November 16, 2019

Homecoming

posted on: Thursday November 30, 2017

hands clinking beer mugs

Photo courtesy of theblacksheeponline.com

by Connor Zimmerman ’20

Sinking into my couch, I begin to close my eyes. The sweet aromas of baking cookies travel around the house and begin to make me tired. I let out a long yawn, when suddenly my phone begins to buzz. I grab my phone lazily and look at it. Several texts pop up on my phone, but the only one that I see, like usual, is, “Usual place, same time?”

I reply, “You know it.” I switch my phone back to its home screen and see I have 20 minutes to nap before I get going. Yeah, it’s good to be home.

Driving through the night, car headlights flash before my eyes as I travel down the highway. I put on my blinker and turn into the place. I pull into the parking lot and see there are eight other cars already parked. The gang’s all here. I walk into the place and walk over to the usual table. Eight guys are huddled over a small bar table laughing like one of them had just said the funniest joke on Earth. I grab a stool from the table next to it and pull it over. They all look at me and shout, “Heeeey, Brian is back!”

A tinge of nostalgia begins to hit me. I laugh and reply, “C’mon, don’t get emotional on me. What did college do to you guys?” They all say various responses at the same time as if I can hear what everyone is saying at once.

When they settle down, Kevin asks me, “So man, what is college like for you?”

I reply with the basic answer, “Pretty sure like yours, man. Classes are kind of difficult, but I live for the weekends.” That gets everyone excited. They all raise their drinks and take a giant gulp. The waitress comes over and hands everyone their burgers, placing one in front of me.

Frank, seeing my surprised face, says to me, “You think we don’t know your order by now, man? We only came here every weekend during high school.” We all laugh at this and take a bite out of our burgers. The grease and juice drizzles down my chin as the burger falls like a rock in my stomach. I realize how much I have missed this, how much I have missed them. I’m not the only one, as the nostalgia strengthens its claim over us. 

John says, “You guys remember our trip down to Block Island? Those were the times.”

Colin replies, “Dude, what about our trip to Montréal, that was legendary.”

Ryan says, “I can’t even remember those trips, man.”

I reply, “So your usual weekend.”

We laugh, and Ryan shakes his head. “Yeah, man, you’re right.”

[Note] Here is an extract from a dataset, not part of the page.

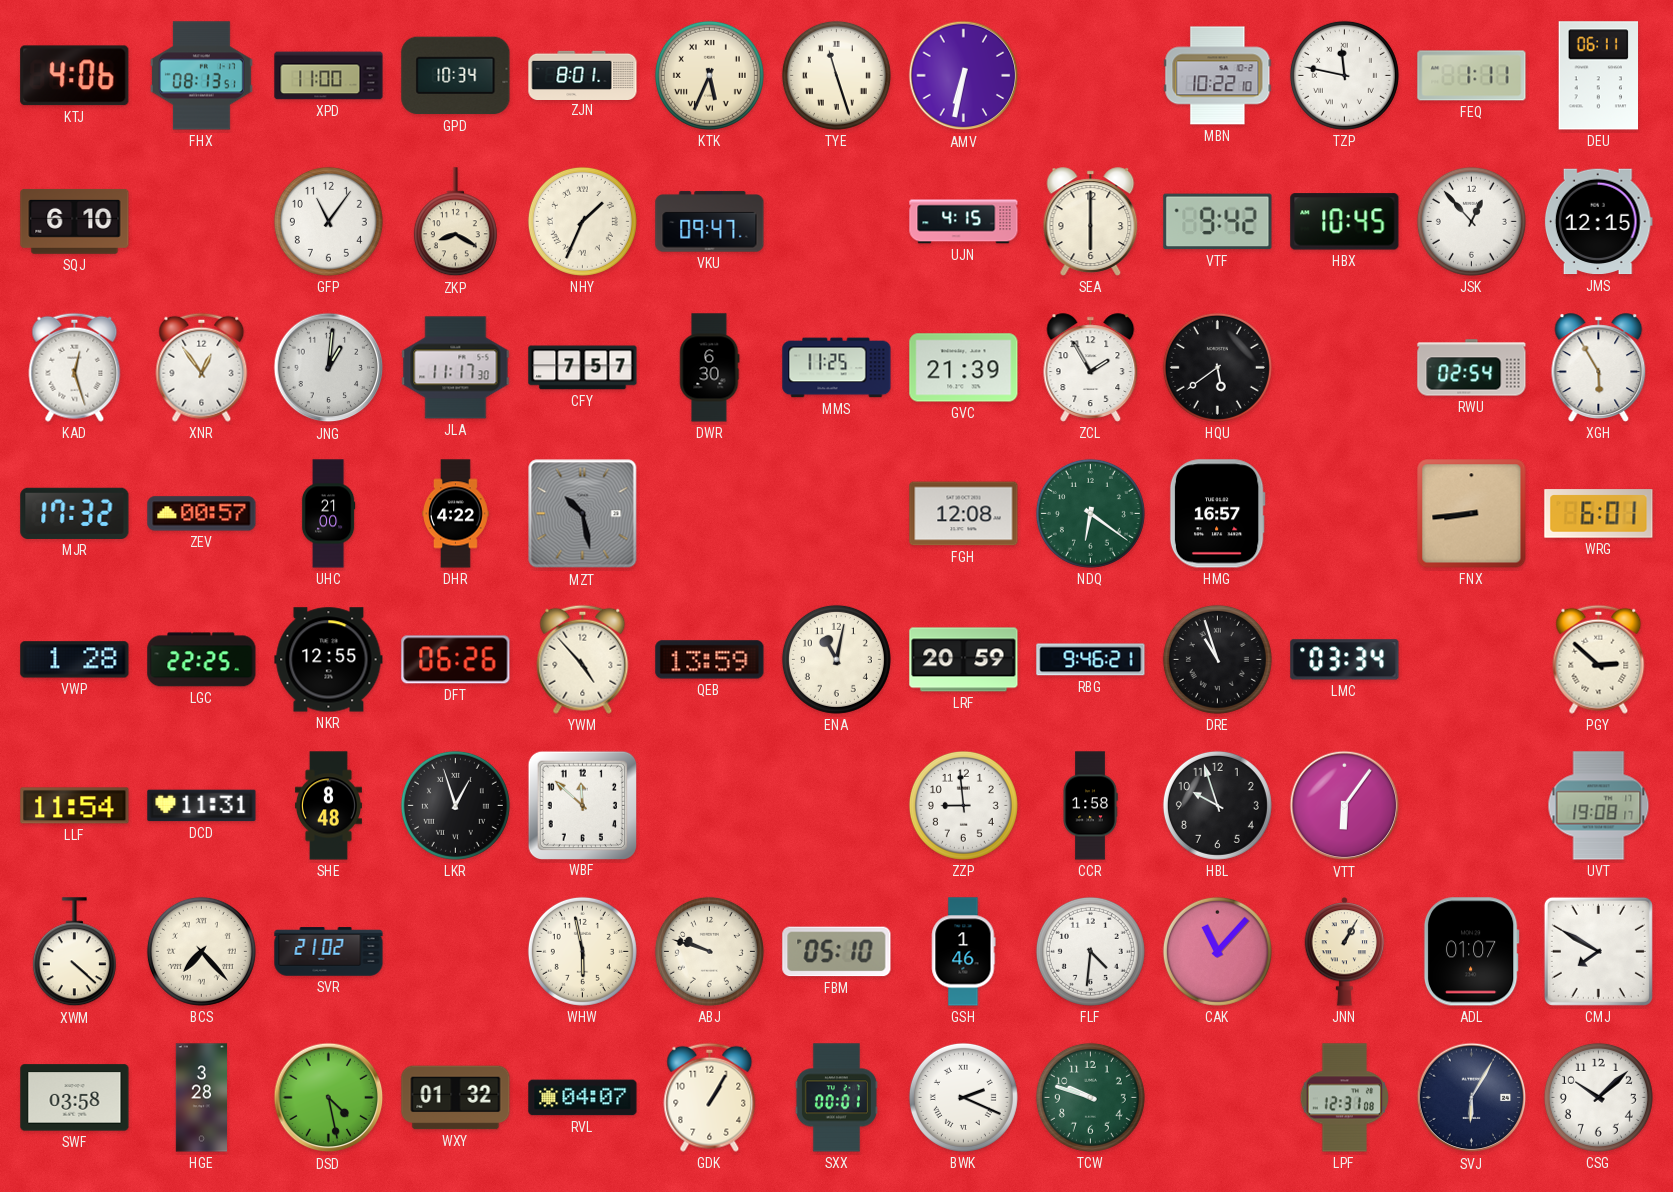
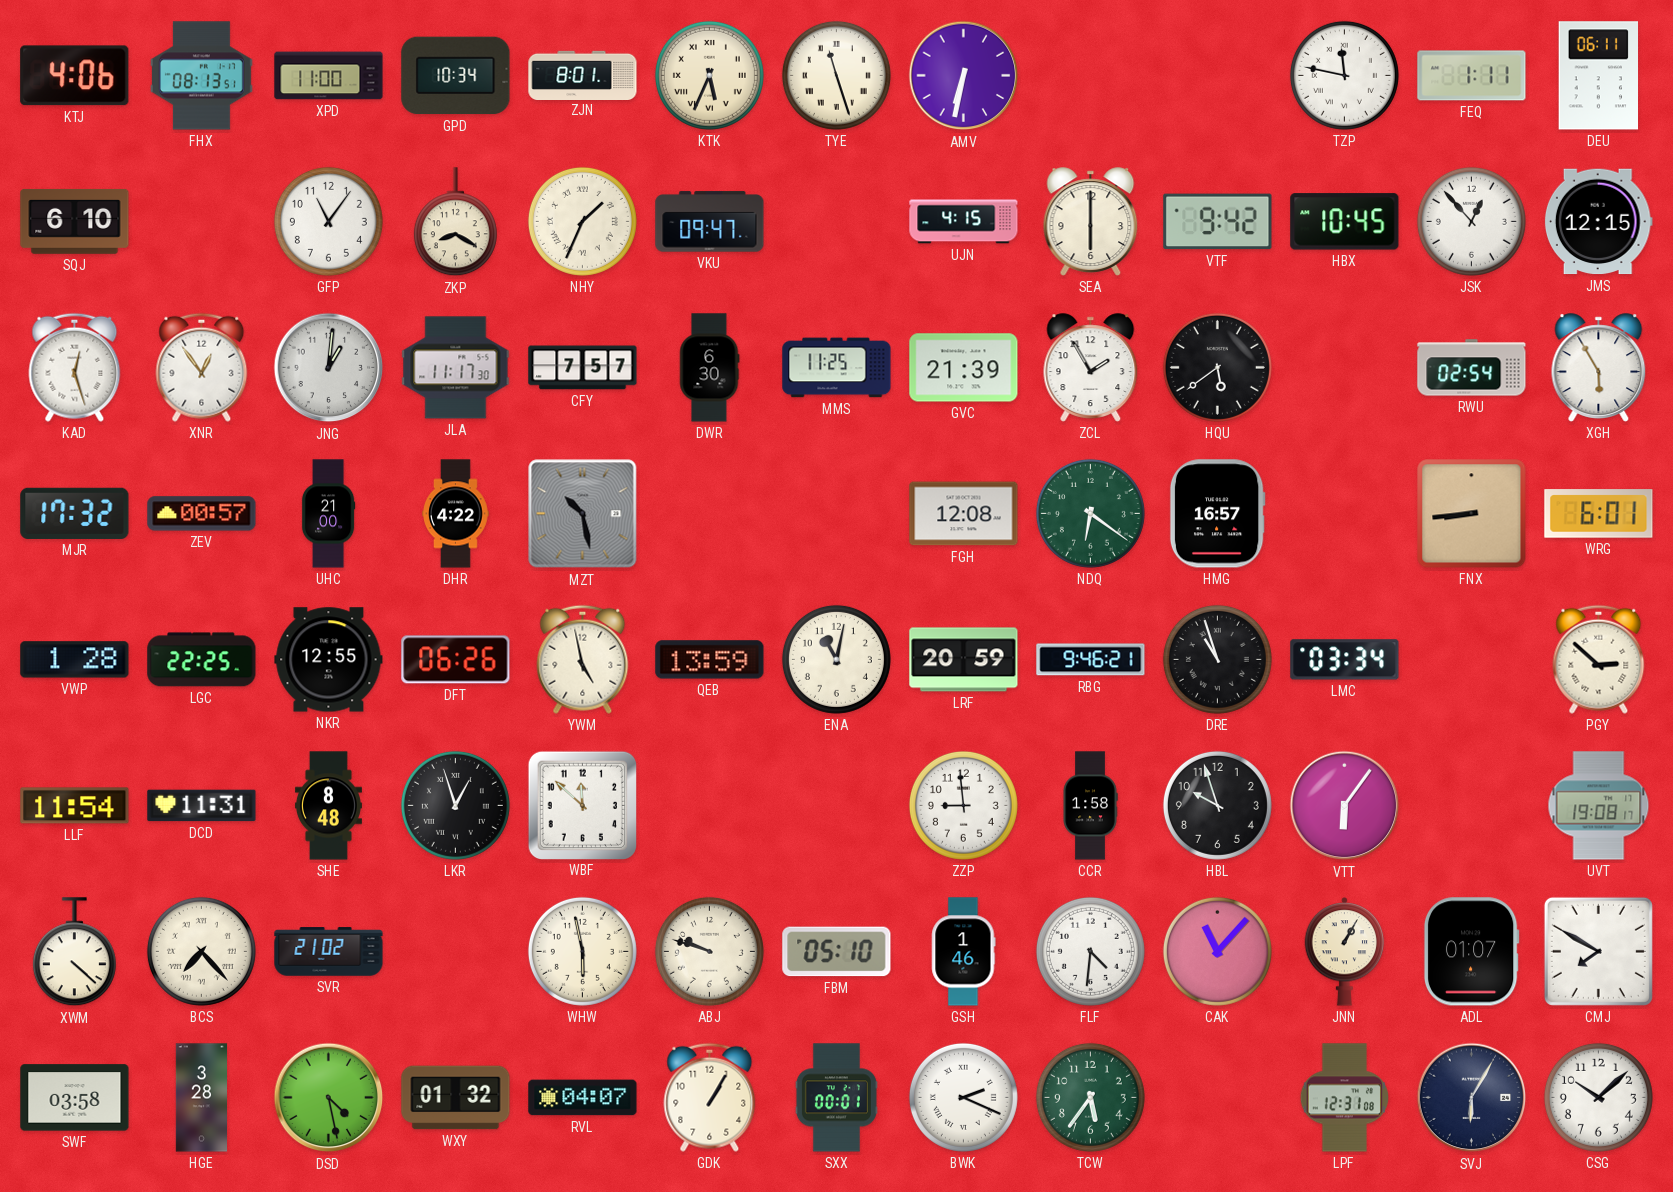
MBN: 10:22 -> none
YWM: 4:53 -> 4:58
TCW: 9:48 -> 5:36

I look over at Ben and begin to laugh. I hadn’t seen it before because of the lighting, but I say, “Ben, you legitimately look like a serial killer with your shaved head. I bet you don’t even drive past a police station for fear they will take you in.”

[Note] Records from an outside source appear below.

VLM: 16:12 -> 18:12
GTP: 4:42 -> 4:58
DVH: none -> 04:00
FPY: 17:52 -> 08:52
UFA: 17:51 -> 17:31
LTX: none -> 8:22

Sarcastically, Ben says, “Funny, man, funny. Even with a shaved head I look twice as good as you.”

Mike jumps in and says, “Yeah, Ben, your crazy eyes don’t help either.”

Ben shakes his head, “So I go to a military school, get over it. Next year, I don’t even have to shave my head.”

We all begin to laugh again. With every laugh the nostalgia has grown stronger and stronger until Jason finally blurts out, “Man, imagine if we all went to the same college.”

We all nod our heads solemnly thinking about what could’ve been. We take another sip of our drinks, when Frank decides to break the tension, “We’d all probably end up in a ditch somewhere.”

Colin replies, “That would have to be some massive ditch, especially if you fell in with us.”

Laughing again we finish our drinks and burgers and begin the usual goodbyes, “I got to get back to my family.” “I got to finish up my paper.” “I got to go see my girlfriend,” etc. Walking back to my car the nostalgia ebbs, but something else begins to grow in its place. Regret, guilt, sadness.

I look back and think this is our future. Yeah, it’s good to be back home, but for how long will it be home?